* _PROBLEM DETAILS_:
Transcribe every line of the material below exactly, leaving out the pictures.

--------------------

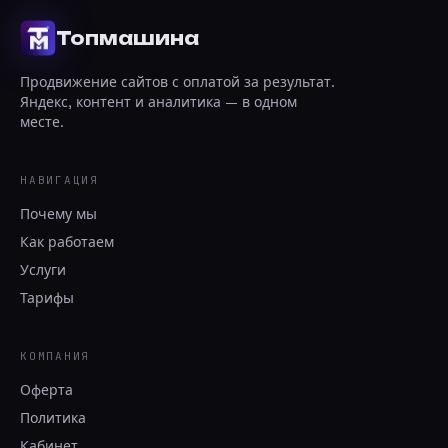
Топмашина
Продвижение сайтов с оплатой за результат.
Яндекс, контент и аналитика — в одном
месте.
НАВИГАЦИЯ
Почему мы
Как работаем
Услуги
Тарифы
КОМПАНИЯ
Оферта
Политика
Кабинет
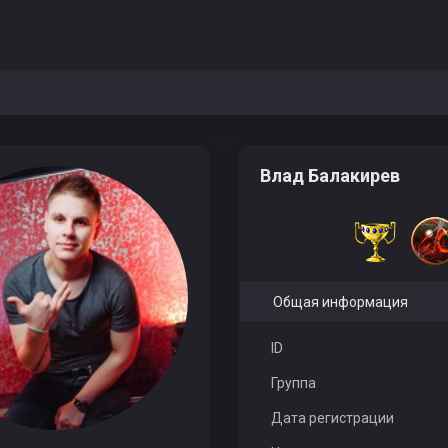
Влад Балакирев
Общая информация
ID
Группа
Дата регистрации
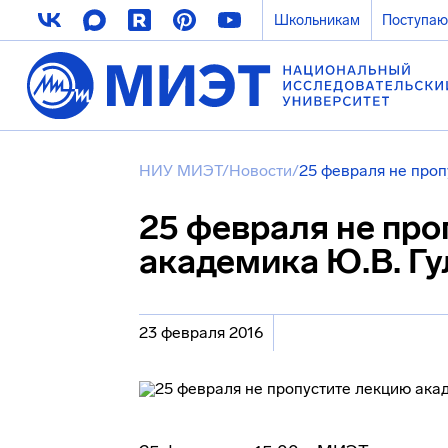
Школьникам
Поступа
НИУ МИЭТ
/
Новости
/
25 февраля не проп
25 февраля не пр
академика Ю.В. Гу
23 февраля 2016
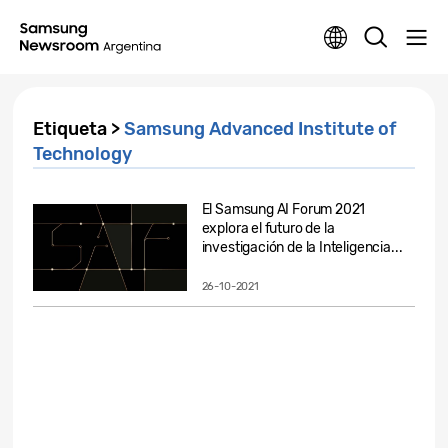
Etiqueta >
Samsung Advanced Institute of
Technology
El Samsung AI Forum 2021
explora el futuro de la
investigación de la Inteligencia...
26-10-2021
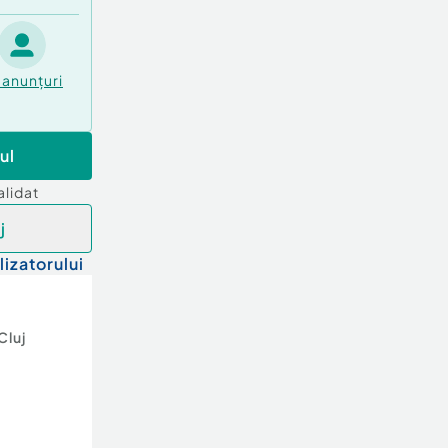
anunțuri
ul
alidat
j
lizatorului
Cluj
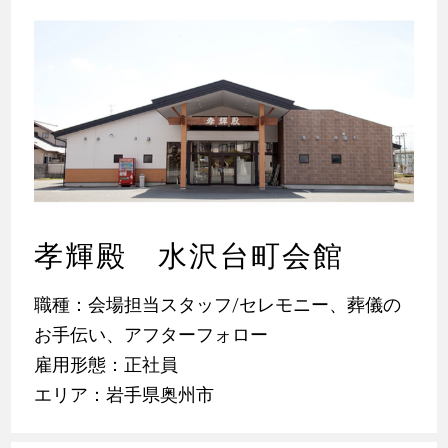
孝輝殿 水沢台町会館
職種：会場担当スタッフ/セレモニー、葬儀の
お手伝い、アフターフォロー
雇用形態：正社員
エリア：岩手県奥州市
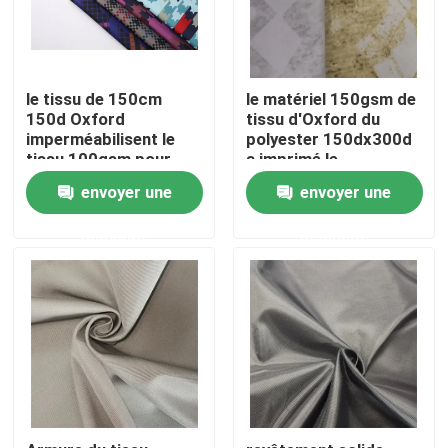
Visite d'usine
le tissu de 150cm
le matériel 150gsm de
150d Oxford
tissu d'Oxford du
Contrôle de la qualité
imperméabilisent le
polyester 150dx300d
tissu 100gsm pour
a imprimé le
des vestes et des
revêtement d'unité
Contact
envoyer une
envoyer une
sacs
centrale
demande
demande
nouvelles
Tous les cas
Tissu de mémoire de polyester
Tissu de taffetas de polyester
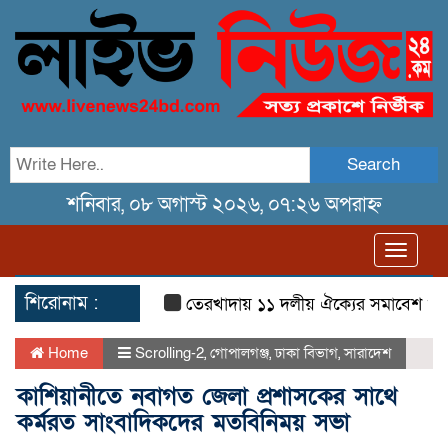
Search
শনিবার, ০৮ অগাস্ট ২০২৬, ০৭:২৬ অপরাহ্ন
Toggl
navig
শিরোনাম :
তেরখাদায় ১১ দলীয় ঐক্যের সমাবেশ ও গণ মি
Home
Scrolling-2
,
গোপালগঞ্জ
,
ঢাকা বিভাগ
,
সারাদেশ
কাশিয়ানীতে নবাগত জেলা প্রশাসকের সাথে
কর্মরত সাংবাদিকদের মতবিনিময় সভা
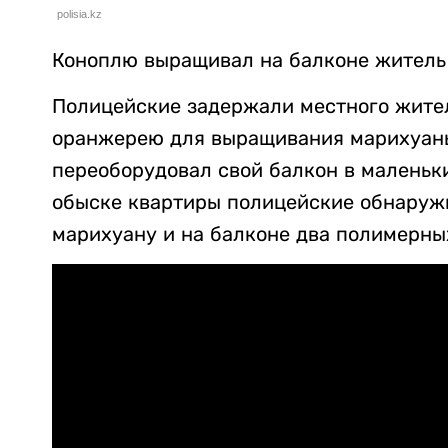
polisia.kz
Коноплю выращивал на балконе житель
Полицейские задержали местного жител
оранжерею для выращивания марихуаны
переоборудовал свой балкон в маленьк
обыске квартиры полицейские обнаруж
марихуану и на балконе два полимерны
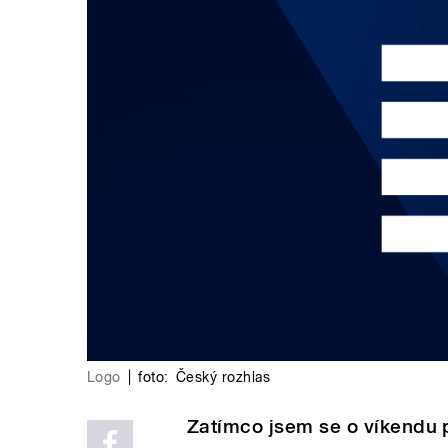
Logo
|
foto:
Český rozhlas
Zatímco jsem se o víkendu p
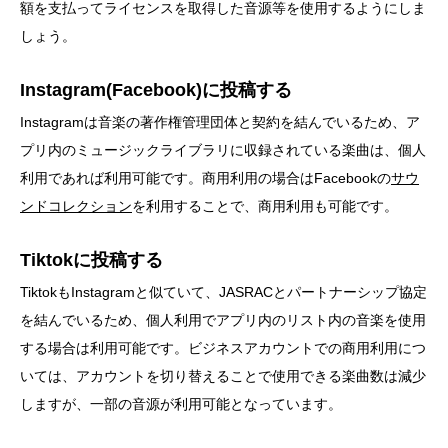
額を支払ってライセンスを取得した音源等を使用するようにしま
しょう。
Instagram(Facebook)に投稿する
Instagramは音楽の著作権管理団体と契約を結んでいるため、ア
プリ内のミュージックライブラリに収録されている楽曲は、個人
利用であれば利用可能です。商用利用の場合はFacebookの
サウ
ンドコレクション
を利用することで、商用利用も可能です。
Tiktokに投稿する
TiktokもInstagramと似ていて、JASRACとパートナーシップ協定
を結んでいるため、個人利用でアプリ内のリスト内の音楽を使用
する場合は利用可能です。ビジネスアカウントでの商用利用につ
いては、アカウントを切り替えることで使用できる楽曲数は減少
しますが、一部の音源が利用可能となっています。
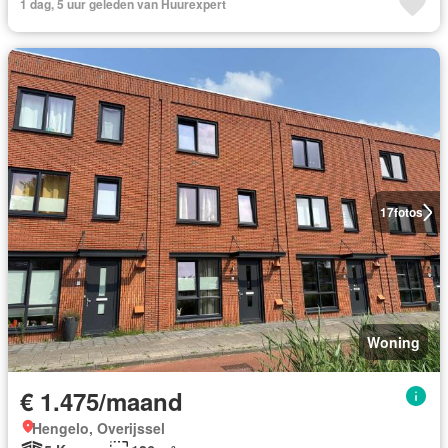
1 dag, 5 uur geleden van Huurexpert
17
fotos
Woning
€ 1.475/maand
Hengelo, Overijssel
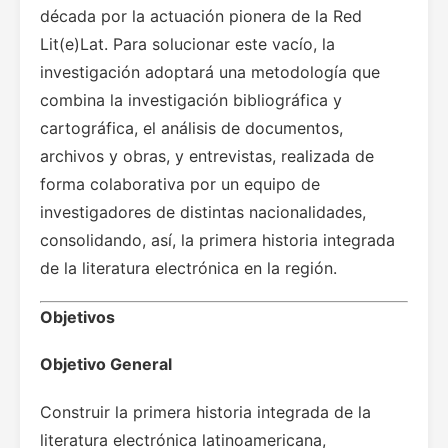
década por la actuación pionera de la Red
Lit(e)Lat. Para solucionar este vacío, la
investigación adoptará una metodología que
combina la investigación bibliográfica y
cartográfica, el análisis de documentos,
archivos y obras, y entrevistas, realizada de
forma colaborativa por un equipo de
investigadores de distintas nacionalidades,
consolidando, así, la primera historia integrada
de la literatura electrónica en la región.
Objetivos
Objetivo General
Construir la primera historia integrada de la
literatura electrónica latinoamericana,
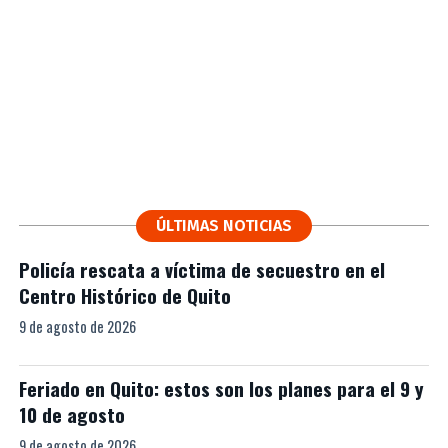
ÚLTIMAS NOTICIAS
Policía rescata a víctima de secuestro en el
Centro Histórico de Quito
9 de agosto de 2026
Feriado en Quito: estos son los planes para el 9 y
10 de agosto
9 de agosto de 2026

--------------------

* _ANSWER FOR THIS EXERCISE_:
Топмашина
Продвижение сайтов с оплатой за результат.
Яндекс, контент и аналитика — в одном
месте.
НАВИГАЦИЯ
Почему мы
Как работаем
Услуги
Тарифы
КОМПАНИЯ
Оферта
Политика
Кабинет
Влад Балакирев
Общая информация
ID
Группа
Дата регистрации
Школьникам
Поступа
НИУ МИЭТ
/
Новости
/
25 февраля не проп
25 февраля не пр
академика Ю.В. Гу
23 февраля 2016
Etiqueta >
Samsung Advanced Institute of
Technology
El Samsung AI Forum 2021
explora el futuro de la
investigación de la Inteligencia...
26-10-2021
anunțuri
ul
alidat
j
lizatorului
Cluj
孝輝殿 水沢台町会館
職種：会場担当スタッフ/セレモニー、葬儀の
お手伝い、アフターフォロー
雇用形態：正社員
エリア：岩手県奥州市
Visite d'usine
le tissu de 150cm
le matériel 150gsm de
150d Oxford
tissu d'Oxford du
Contrôle de la qualité
imperméabilisent le
polyester 150dx300d
tissu 100gsm pour
a imprimé le
des vestes et des
revêtement d'unité
Contact
envoyer une
envoyer une
sacs
centrale
demande
demande
nouvelles
Tous les cas
Tissu de mémoire de polyester
Tissu de taffetas de polyester
Search
শনিবার, ০৮ অগাস্ট ২০২৬, ০৭:২৬ অপরাহ্ন
Toggl
navig
শিরোনাম :
তেরখাদায় ১১ দলীয় ঐক্যের সমাবেশ ও গণ মি
Home
Scrolling-2
,
গোপালগঞ্জ
,
ঢাকা বিভাগ
,
সারাদেশ
কাশিয়ানীতে নবাগত জেলা প্রশাসকের সাথে
কর্মরত সাংবাদিকদের মতবিনিময় সভা
polisia.kz
Коноплю выращивал на балконе житель
Полицейские задержали местного жител
оранжерею для выращивания марихуаны
переоборудовал свой балкон в маленьк
обыске квартиры полицейские обнаруж
марихуану и на балконе два полимерны
Logo
|
foto:
Český rozhlas
Zatímco jsem se o víkendu p
額を支払ってライセンスを取得した音源等を使用するようにしま
しょう。
Instagram(Facebook)に投稿する
Instagramは音楽の著作権管理団体と契約を結んでいるため、ア
プリ内のミュージックライブラリに収録されている楽曲は、個人
利用であれば利用可能です。商用利用の場合はFacebookの
サウ
ンドコレクション
を利用することで、商用利用も可能です。
Tiktokに投稿する
TiktokもInstagramと似ていて、JASRACとパートナーシップ協定
を結んでいるため、個人利用でアプリ内のリスト内の音楽を使用
する場合は利用可能です。ビジネスアカウントでの商用利用につ
いては、アカウントを切り替えることで使用できる楽曲数は減少
しますが、一部の音源が利用可能となっています。
1 dag, 5 uur geleden van Huurexpert
17
fotos
Woning
€ 1.475/maand
Hengelo, Overijssel
década por la actuación pionera de la Red
Lit(e)Lat. Para solucionar este vacío, la
investigación adoptará una metodología que
combina la investigación bibliográfica y
cartográfica, el análisis de documentos,
archivos y obras, y entrevistas, realizada de
forma colaborativa por un equipo de
investigadores de distintas nacionalidades,
consolidando, así, la primera historia integrada
de la literatura electrónica en la región.
Objetivos
Objetivo General
Construir la primera historia integrada de la
literatura electrónica latinoamericana,
ÚLTIMAS NOTICIAS
Policía rescata a víctima de secuestro en el
Centro Histórico de Quito
9 de agosto de 2026
Feriado en Quito: estos son los planes para el 9 y
10 de agosto
9 de agosto de 2026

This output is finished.